Starring: Anne Hathaway, Kate Hudson, Bryan Greenberg, Chris Pratt

Directed by: Gary Winick

Produced by: Kate Hudson, Alan Riche, Julie Silverman-Yorn
Written by: Greg DePaul (screenplay & story), Casey Wilson & June Raphael (screenplay)

Distributor: 20th Century Fox

 
     Feminists rarely get anything right, but on Bride Wars they’ve come pretty close. While I don’t buy the notion that the film, as feminists claim, is an insult to women because it depicts females as conniving, superficial morons, I do think it is condemnable for its depiction of (lacking) Western values. No, the movie isn’t “why the terrorists hate us”—not even close—but it stars two American pop-culture icons who many around the world like and admire behaving like childish idiots.
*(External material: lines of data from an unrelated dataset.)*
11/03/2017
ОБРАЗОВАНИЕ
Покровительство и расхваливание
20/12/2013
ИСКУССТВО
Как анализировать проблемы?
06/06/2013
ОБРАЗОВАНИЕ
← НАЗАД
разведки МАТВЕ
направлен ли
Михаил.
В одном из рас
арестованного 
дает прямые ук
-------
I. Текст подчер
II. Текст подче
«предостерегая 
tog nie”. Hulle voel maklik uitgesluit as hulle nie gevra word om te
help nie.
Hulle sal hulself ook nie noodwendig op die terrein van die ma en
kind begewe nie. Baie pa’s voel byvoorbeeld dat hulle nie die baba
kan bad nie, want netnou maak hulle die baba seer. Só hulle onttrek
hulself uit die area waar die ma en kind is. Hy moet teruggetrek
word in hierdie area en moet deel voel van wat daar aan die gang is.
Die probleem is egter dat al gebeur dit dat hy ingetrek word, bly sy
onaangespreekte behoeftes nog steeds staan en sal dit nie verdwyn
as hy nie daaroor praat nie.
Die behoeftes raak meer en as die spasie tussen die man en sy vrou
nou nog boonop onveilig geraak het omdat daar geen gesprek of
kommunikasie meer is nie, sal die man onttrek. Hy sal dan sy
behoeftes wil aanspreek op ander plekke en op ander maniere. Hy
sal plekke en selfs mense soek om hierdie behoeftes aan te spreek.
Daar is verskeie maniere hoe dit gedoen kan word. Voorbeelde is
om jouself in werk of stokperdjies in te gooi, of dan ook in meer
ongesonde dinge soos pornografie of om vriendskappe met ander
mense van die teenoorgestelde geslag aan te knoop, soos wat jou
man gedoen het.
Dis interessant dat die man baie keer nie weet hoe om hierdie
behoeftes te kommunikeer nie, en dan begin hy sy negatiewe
The fact that they are Anne Hathaway and Kate Hudson, stars normally associated with wholesome mainstream entertainments, makes Bride Wars even more pathetic.

     I didn’t go into Bride Wars expecting it to be a work of art or even a good movie. It would be tough to hold the bar that high for a January romantic-comedy released by a major studio. But I didn’t think the movie would be offensive. Such is what we get from Greg DePaul, Casey Wilson, and June Diane Raphael’s script, which turns b-f-fs Emma (Hathaway) and Liv (Hudson) against each other when an improbable clerical error schedules their dream weddings on the same day at the same time in different rooms of the same venue. The premise would actually be kind of cute if it had the same tact seen in the more innocent trailers. But the writers never once create genuinely funny situations out of Emma and Liv’s competitive wedding planning, RSVP begging, and bridesmaid recruiting. The movie merely consists of one trivial bitch-fight after another, only to then of course end under the obligatory “happily ever after” ribbon. Misleading image of Americans’ superficiality aside, that the movie has the nerve to force-feed moviegoers such schlock is offensive in and of itself.
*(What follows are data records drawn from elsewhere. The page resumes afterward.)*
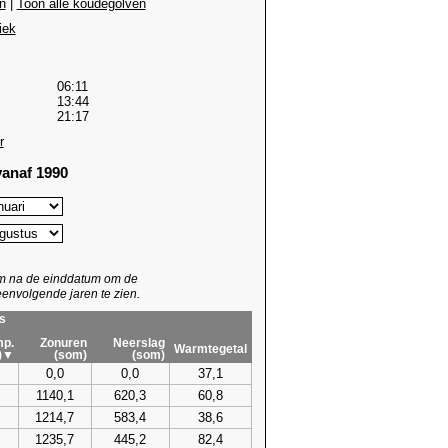
n
|
Toon alle koudegolven
iek
06:11
13:44
21:17
r
anaf 1990
um na de einddatum om de
envolgende jaren te zien.
s
p.
Zonuren
Neerslag
Warmtegetal
)▼
(som)
(som)
0,0
0,0
37,1
1140,1
620,3
60,8
1214,7
583,4
38,6
1235,7
445,2
82,4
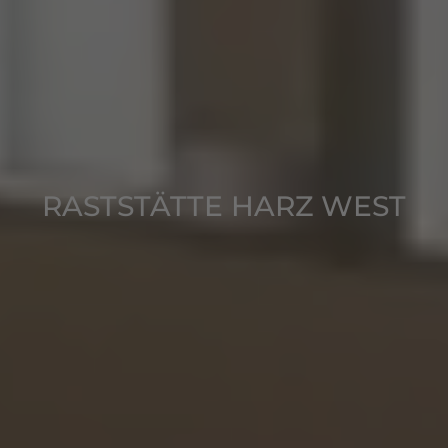
RASTSTÄTTE HARZ WEST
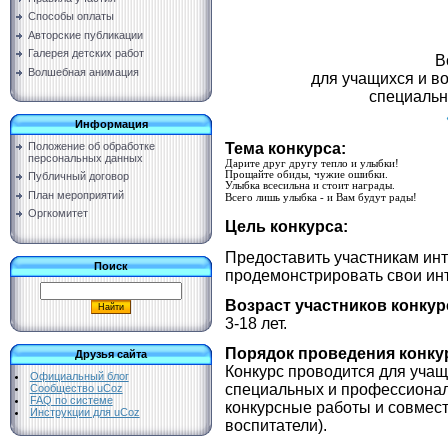
Способы оплаты
Авторские публикации
Галерея детских работ
В
Волшебная анимация
для учащихся и в
специальн
Информация
Тема конкурса:
Положение об обработке
персональных данных
Дарите друг другу тепло и улыбки!
Прощайте обиды, чужие ошибки.
Публичный договор
Улыбка всесильна и стоит награды.
План мероприятий
Всего лишь улыбка - и Вам будут рады!
Оргкомитет
Цель конкурса:
Предоставить участникам ин
Поиск
продемонстрировать свои ин
Возраст участников конкур
3-18 лет.
Порядок проведения конку
Друзья сайта
Конкурс проводится для учащ
Официальный блог
специальных и профессионал
Сообщество uCoz
FAQ по системе
конкурсные работы и совмест
Инструкции для uCoz
воспитатели).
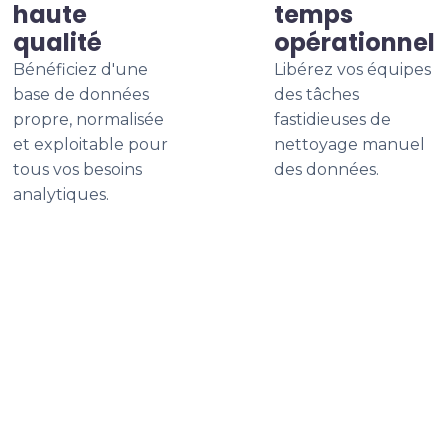
haute
temps
qualité
opérationnel
Bénéficiez d'une
Libérez vos équipes
base de données
des tâches
propre, normalisée
fastidieuses de
et exploitable pour
nettoyage manuel
tous vos besoins
des données.
analytiques.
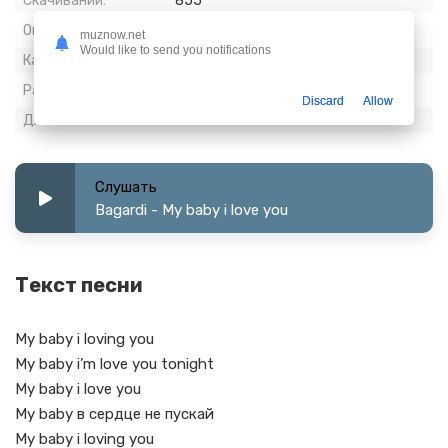
Скачиваний:
855
Опубликовано:
14 апрель 2024
muznow.net
Would like to send you notifications
Качество:
128 kbps, Stereo
Размер:
0.36 МБ
Discard
Allow
Длительность:
0:21
Слушать
Bagardi - My baby i love you
Текст песни
My baby i loving you
My baby i’m love you tonight
My baby i love you
My baby в сердце не пускай
My baby i loving you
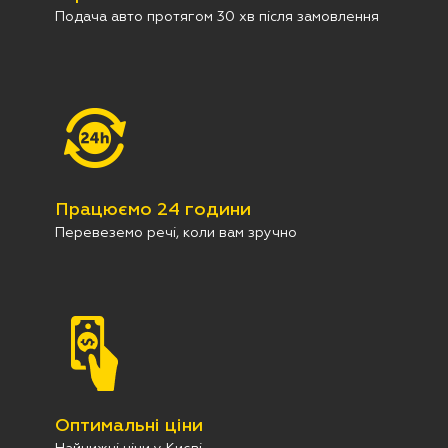
Подача авто протягом 30 хв після замовлення
Працюємо 24 години
Перевеземо речі, коли вам зручно
Оптимальні ціни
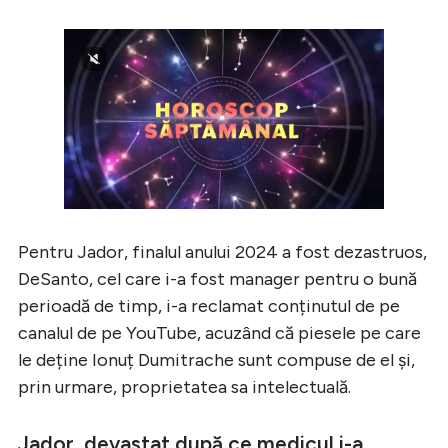
Pentru Jador, finalul anului 2024 a fost dezastruos,
DeSanto, cel care i-a fost manager pentru o bună
perioadă de timp, i-a reclamat conținutul de pe
canalul de pe YouTube, acuzând că piesele pe care
le deține Ionuț Dumitrache sunt compuse de el și,
prin urmare, proprietatea sa intelectuală.
Jador, devastat după ce medicul i-a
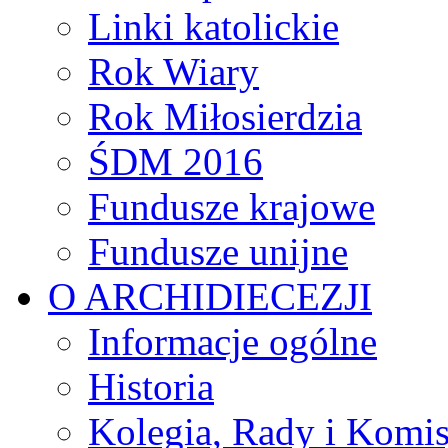
Linki katolickie
Rok Wiary
Rok Miłosierdzia
ŚDM 2016
Fundusze krajowe
Fundusze unijne
O ARCHIDIECEZJI
Informacje ogólne
Historia
Kolegia, Rady i Komis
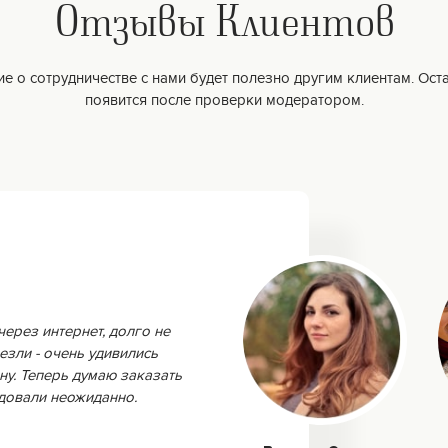
Отзывы Клиентов
е о сотрудничестве с нами будет полезно другим клиентам. Оста
появится после проверки модератором.
через интернет, долго не
езли - очень удивились
ну. Теперь думаю заказать
адовали неожиданно.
     The usually-charming Hathaway and Hudson have appeared in bad movies before—actors don’t usually have complete control over what they appear in—but this is the first real failure for once indie-director Gary Winick. Building his career on clever micro-budget hits like Tadpole and moving on to superior commercial entertainments like 13 Going on 30 and Charlotte’s Web, Winick’s choice to tackle Bride Wars comes off as a premature sell-out to Hollywood. There’s no possible way he read the atrocious script for the film and thought it would be a worthwhile creative endeavor. The only credit thing I’ll give Winick credit for is the movie’s semi-tolerable 90-minute running-length.

     I’m tempted to conclude by calling Bride Wars’ hyperbolic attempts at dark comedy failed because they end up darker than do comedic, but I would be overestimating the film in assuming it was going for dark comedy in the first place. Judging it as the hokey screwball effort it was likely intended to be, Bride Wars is just plain vile.

-Danny Baldwin, Bucket Reviews

Review Published on: 1.12.2009

Screened on: 1.9.2009 at the Krikorian Metroplex 15 at Vista Village in Vista, CA.

 

Bride Wars is rated PG-13 and runs 90 minutes.